When a parent saw me arrive at night and said, “If you’re here, then I’ll go home and get some sleep.” I’ve never taken that level of trust for granted.
What’s your most memorable and/or happiest moment at Akron Children’s?
After working an exhausting night shift, I waited at the elevator to leave. When it opened, one family filled it: mom, dad, grandparents, siblings and a little guy in a wheelchair. I stepped back to wait, but they invited me in. I didn’t want to seem rude, so I slipped in. As the door closed, the mom said, “But you have to follow the rules!” The rules were to throw our arms up in the air and say “Wheee!” as the elevator descended. By the time I got to my car, I wasn’t tired anymore. I drove home smiling.
With so many little children here, did someone or something especially touch your heart?
Years ago, before the concept of comfort care at the end of life became accepted, a father showed me a story about a TV character who lost her job at a nursing home. She respected her patient’s wish to not be coded when her time came, instead sitting with her and holding her hand.
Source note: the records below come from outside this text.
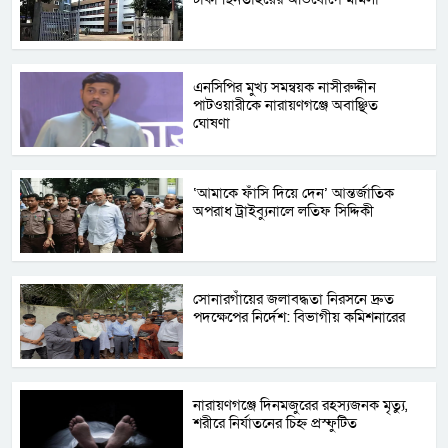
এনসিপির মুখ্য সমন্বয়ক নাসীরুদ্দীন
পাটওয়ারীকে নারায়ণগঞ্জে অবাঞ্ছিত
ঘোষণা
‘আমাকে ফাঁসি দিয়ে দেন’ আন্তর্জাতিক
অপরাধ ট্রাইব্যুনালে লতিফ সিদ্দিকী
সোনারগাঁয়ের জলাবদ্ধতা নিরসনে দ্রুত
পদক্ষেপের নির্দেশ: বিভাগীয় কমিশনারের
নারায়ণগঞ্জে দিনমজুরের রহস্যজনক মৃত্যু,
শরীরে নির্যাতনের চিহ্ন প্রস্ফুটিত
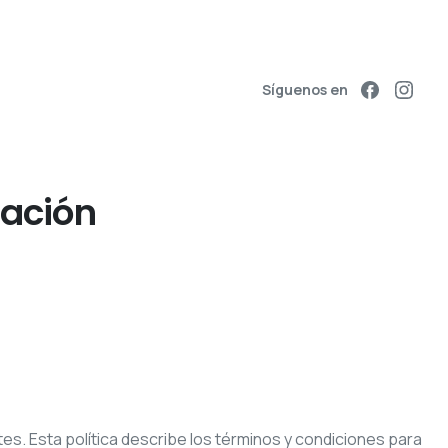
Síguenos en
ación
s. Esta política describe los términos y condiciones para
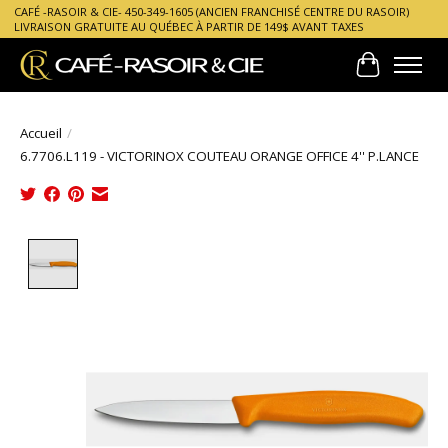
CAFÉ -RASOIR & CIE- 450-349-1605 (ANCIEN FRANCHISÉ CENTRE DU RASOIR)
LIVRAISON GRATUITE AU QUÉBEC À PARTIR DE 149$ AVANT TAXES
Panier
Accueil
/
6.7706.L119 - VICTORINOX COUTEAU ORANGE OFFICE 4'' P.LANCE
Product image slideshow Items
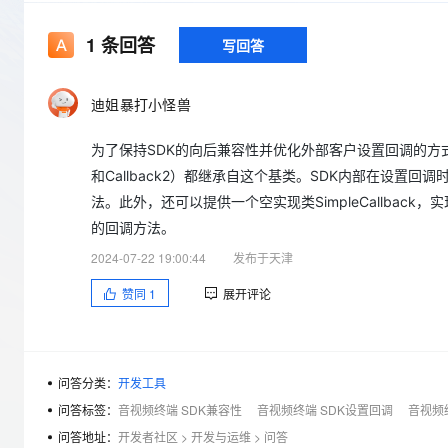
存储
天池大赛
Qwen3.7-Plus
云解析DNS
解决方案免费试用 新老
电子合同
最高领取价值200元试用
能看、能想、能动手的多模
安全
网络与CDN
1
条回答
写回答
AI 算法大赛
畅捷通
大数据开发治理平台 Data
AI 产品 免费试用
网络
安全
云开发大赛
Qwen3-VL-Plus
Tableau 订阅
1亿+ 大模型 tokens 和 
迪姐暴打小怪兽
可观测
入门学习赛
中间件
AI空中课堂在线直播课
云防火墙
140+云产品 免费试用
为了保持SDK的向后兼容性并优化外部客户设置回调的方式，可
上云与迁云
云原生的云上边界网络安全
产品新客免费试用，最长1
数据库
和Callback2）都继承自这个基类。SDK内部在设置回
生态解决方案
大模型服务
企业出海
大模型ACA认证体验
法。此外，还可以提供一个空实现类SimpleCallba
大数据计算
助力企业全员 AI 认知与能
行业生态解决方案
的回调方法。
千问AI平台-Token Plan
政企业务
媒体服务
2024-07-22 19:00:44
发布于天津
开发者生态解决方案
企业服务与云通信
赞同
1
展开评论
千问AI平台-模型体验
AI 开发和 AI 应用解决
在线体验全尺寸、多种模态
域名与网站
Happy 系列大模型
终端用户计算
问答分类：
开发工具
Serverless
问答标签：
音视频终端 SDK兼容性
音视频终端 SDK设置回调
音视频
问答地址：
开发者社区
>
开发与运维
>
问答
开发工具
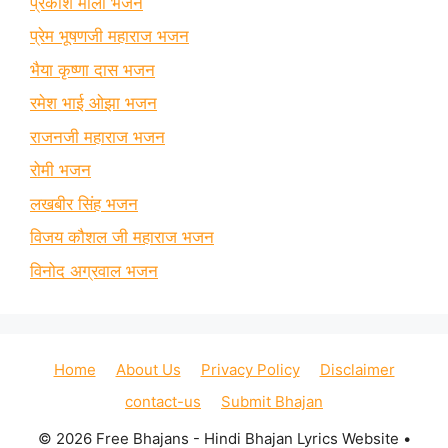
प्रकाश माली भजन
प्रेम भूषणजी महाराज भजन
भैया कृष्णा दास भजन
रमेश भाई ओझा भजन
राजनजी महाराज भजन
रोमी भजन
लखबीर सिंह भजन
विजय कौशल जी महाराज भजन
विनोद अग्रवाल भजन
Home
About Us
Privacy Policy
Disclaimer
contact-us
Submit Bhajan
© 2026 Free Bhajans - Hindi Bhajan Lyrics Website
•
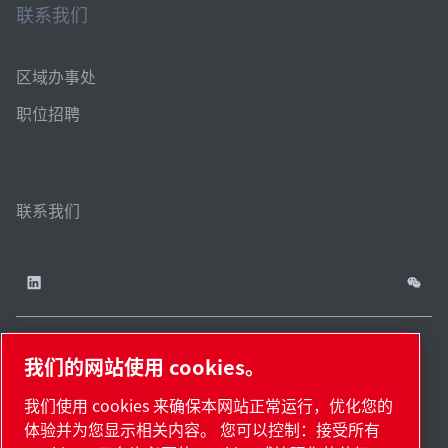
联系我们
区域办事处
职位招聘
联系我们
我们的网站使用 cookies。
China / ZH
网站
管理
津ICP备
津公网安备
© 2026 莱宝（天津）
我们使用 cookies 来确保本网站正常运行，优化您的
cookies
地
18009737
12011302124444
国际贸易有限公司版权
体验并为您显示相关内容。 您可以控制：接受所有
图.
号-2
号
所有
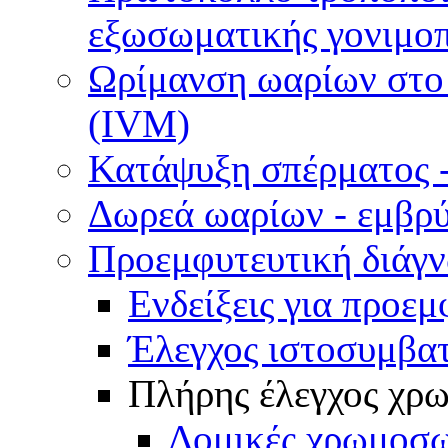
εξωσωματικής γονιμοπ
Ωρίμανση ωαρίων στο ε
(IVM)
Κατάψυξη σπέρματος -
Δωρεά ωαρίων - εμβρ
Προεμφυτευτική διάγ
Ενδείξεις για προεμ
Έλεγχος ιστοσυμβα
Πλήρης έλεγχος χ
Δομικές χρωμοσω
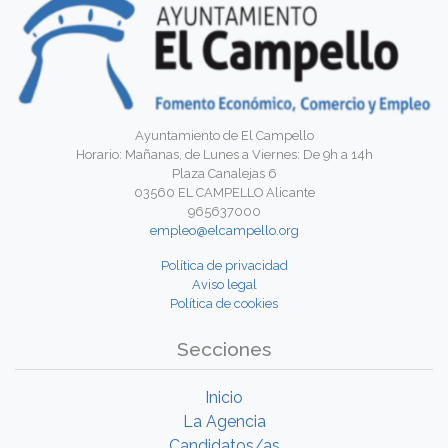
Ayuntamiento de El Campello
Horario: Mañanas, de Lunes a Viernes: De 9h a 14h
Plaza Canalejas 6
03560 EL CAMPELLO Alicante
965637000
empleo@elcampello.org
Política de privacidad
Aviso legal
Política de cookies
Secciones
Inicio
La Agencia
Candidatos/as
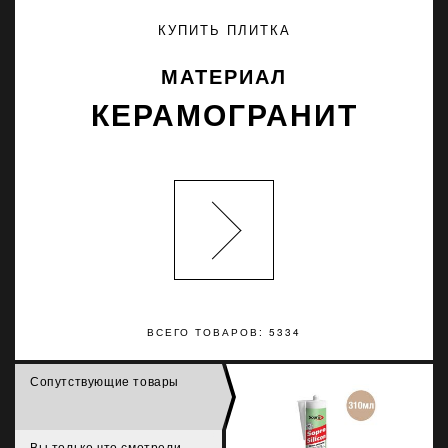
КУПИТЬ ПЛИТКА
МАТЕРИАЛ
КЕРАМОГРАНИТ
ВСЕГО ТОВАРОВ: 5334
Сопутствующие товары
Вы только что смотрели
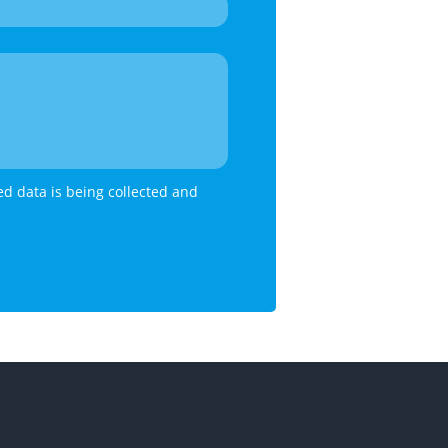
ed data is being collected and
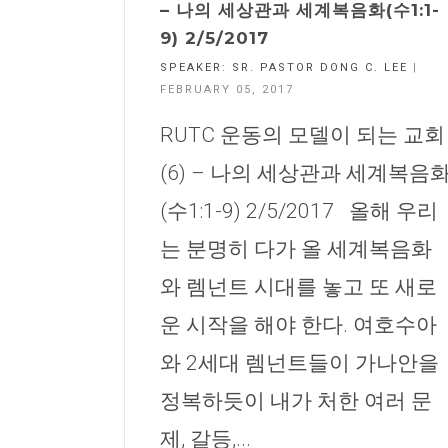
– 나의 세상관과 세계복음화(수1:1-
9) 2/5/2017
SPEAKER:
SR. PASTOR DONG C. LEE
|
FEBRUARY 05, 2017
RUTC 운동의 모델이 되는 교회
(6) – 나의 세상관과 세계복음
(수1:1-9) 2/5/2017 올해 우리
는 분명히 다가 올 세계복음화
와 렘넌트 시대를 놓고 또 새로
운 시작을 해야 한다. 여호수아
와 2세대 렘넌트들이 가나안을
정복하듯이 내가 처한 여러 문
제, 갈등,...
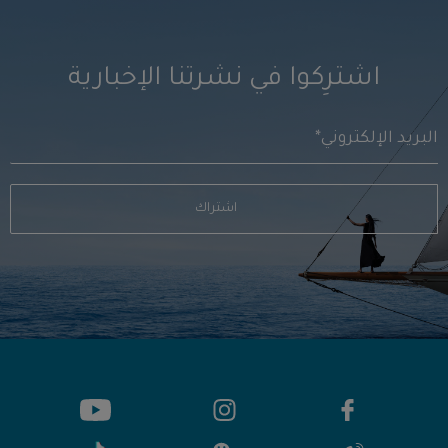
اشترِكوا في نشرتنا الإخبارية
اشتراك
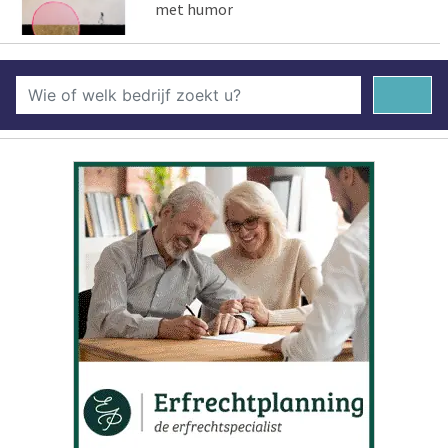
met humor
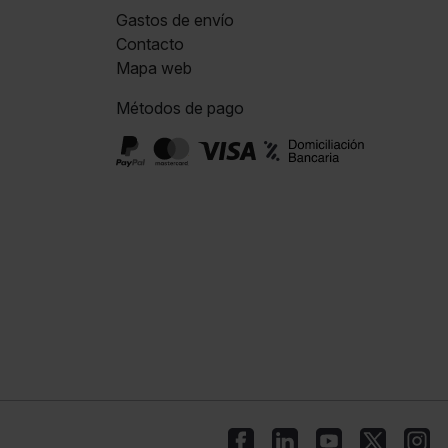
Gastos de envío
Contacto
Mapa web
Métodos de pago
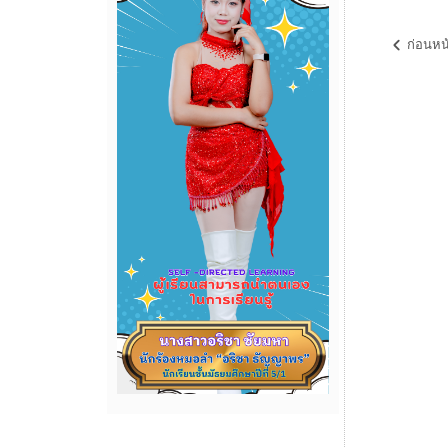
ก่อนหน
The father, whose child didn’t have much time left, said, “That’s what her mother and I want for our daughter.” I encouraged them to share their desire with her doctor, which they did. I’ve always admired their advocacy for their child.
What’s your idea of a perfect day?
Sitting under a tree with a pot of tea, a cool breeze, pets to snuggle and a giant stack of books!
Do you have any advice for people just starting at Children’s?
You learn right away to keep your eyes peeled for small children as you walk, so you don’t trip or knock them down. Also, get to know as many people in as many departments as you can. They’re your work family, and bigger is always better!
What music do you like? Where and how do you listen to it?
Jim Brickman, Windham Hill and Dan Gibson’s nature-inclusive instrumentals. Also, Christmas music! That starts playing at my house when the leaves begin to fall.
What’s the last movie you saw?
I haven’t been to a movie theater in years, but do the Hallmark Channel’s Christmas movies count?